Sacred Natural Sites are homes for our ancestors, alongside all the other wild animals. There are snakes and grasshoppers, black ants and bats who live in, and look after, these places.
We share Sacred Natural Sites with all beings, and coexist in many ways.
For example, when there are no rains in Tharaka, elders perform rituals that bring rains to heal the land. We reciprocate by gifting a goat. These Sacred Natural Sites are where we can be united with our ancestors and nature, to restore balance between us.


Our customary, eco-centred governance protects them. For example, you are not allowed to wear shoes into a Sacred Natural Site. You are also not allowed to cut down trees, or hunt, or graze goats.
Like living monitoring systems, their current state shows how our world is changing. Christians have often seen them as demonic, and they are desecrated as a result.


Now the strength of our spirit is protecting them again.
We are reviving our customary laws, putting up signage, and involving young people; once they understand that Sacred Natural Sites are no-go zones, they respect the law. Teaching the next generation is so important because they will become the custodians of these lands and waters after we have gone.

STREAM OF INTERGENERATIONAL LEARNING
Simon Mitambo, elder, Earth Jurisprudence Practitioner and Co-Founder of SALT
As we work to revive our Sacred Natural Sites, we are also taking steps toward strengthening traditional governance.
The cornerstone of my community has always been the Gaaru.
This special meeting place, located near a Sacred Natural Site, serves as a place for teaching, initiation rites for young people, and councils of Elders, as well as representing a center for community ecological governance and cohesion.

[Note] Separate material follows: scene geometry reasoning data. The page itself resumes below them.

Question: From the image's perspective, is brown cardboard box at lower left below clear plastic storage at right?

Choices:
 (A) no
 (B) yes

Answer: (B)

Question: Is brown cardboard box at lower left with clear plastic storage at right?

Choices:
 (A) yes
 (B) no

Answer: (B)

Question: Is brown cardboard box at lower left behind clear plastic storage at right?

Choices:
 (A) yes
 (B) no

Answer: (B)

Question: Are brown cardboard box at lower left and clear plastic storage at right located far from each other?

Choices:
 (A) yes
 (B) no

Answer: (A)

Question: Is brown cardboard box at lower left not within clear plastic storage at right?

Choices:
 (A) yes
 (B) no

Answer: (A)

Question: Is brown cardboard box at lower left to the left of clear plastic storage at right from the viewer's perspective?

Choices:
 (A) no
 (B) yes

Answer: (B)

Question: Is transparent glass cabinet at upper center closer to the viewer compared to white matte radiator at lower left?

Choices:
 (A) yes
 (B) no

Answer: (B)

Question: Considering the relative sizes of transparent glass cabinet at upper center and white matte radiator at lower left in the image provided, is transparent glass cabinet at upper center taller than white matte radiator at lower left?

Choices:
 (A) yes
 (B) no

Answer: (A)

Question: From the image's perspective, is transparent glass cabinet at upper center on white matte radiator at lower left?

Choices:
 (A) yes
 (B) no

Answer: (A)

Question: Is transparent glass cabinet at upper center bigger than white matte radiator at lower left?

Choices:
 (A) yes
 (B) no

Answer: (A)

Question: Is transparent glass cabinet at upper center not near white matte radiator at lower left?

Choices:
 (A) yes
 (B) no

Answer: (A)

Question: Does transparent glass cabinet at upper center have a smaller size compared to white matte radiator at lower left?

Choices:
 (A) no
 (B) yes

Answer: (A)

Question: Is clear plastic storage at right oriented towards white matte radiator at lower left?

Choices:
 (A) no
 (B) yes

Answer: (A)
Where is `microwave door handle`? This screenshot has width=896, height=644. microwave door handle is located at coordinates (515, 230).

We had to rebuild the Gaaru and bring back its importance. Our structures, both the physical and the spiritual, had broken down, leaving us fractured.
Now, the Gaaru is where young people learn the customary laws of the land during their rites of passage. The Elders guide them in understanding how to care for the territory, just as I experienced growing up.
The Gaaru ensures that governance is grounded in our cultural values of respect and love for collective well-being of Mother Earth.
It brings clarity, providing a practical framework steeped in tradition and able to respond to new challenges from a stable root.

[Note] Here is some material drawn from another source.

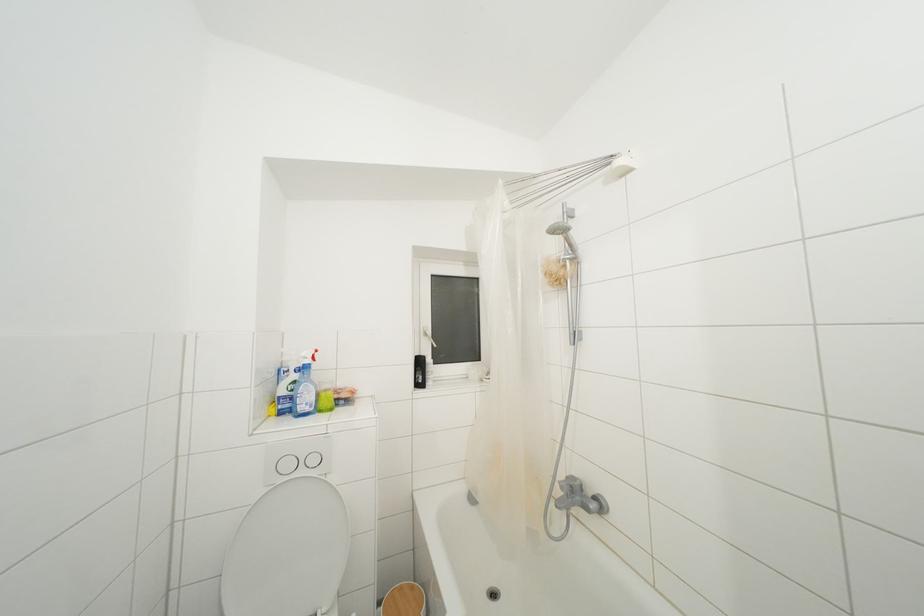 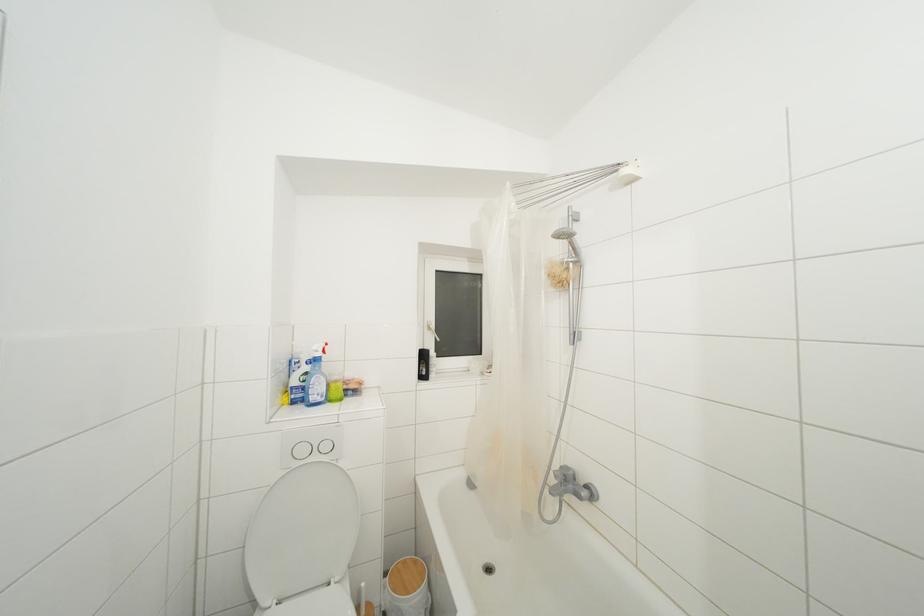 Find the pixel in the second image that matches point (423, 367) in the first image.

Wherever Indigenous Peoples choose to begin their cultural and ecological revival, ultimately, they reweave holistic ways of life that revere and protect the Earth from which life stems. In Tharaka, this has already borne out. The River Kithino, who inspired the drawing of the community’s own River of Life, drains its water into Mutonga, a key tributary of River Tana which was about to be dammed, supported by multinational financing. This would have obliterated the sacred Kibuka Falls, displaced people from their ancestral homes and forever flooded this ‘Land of the Bees’. As Simon reflects “The government of Kenya wanted to build a dam here. And that dam would have consumed half of Tharaka. Today, we thank our ancestors that the dam was cancelled.” With pride in their past and a collective vision for the future, this community have the strength to follow their River of Life to fruition.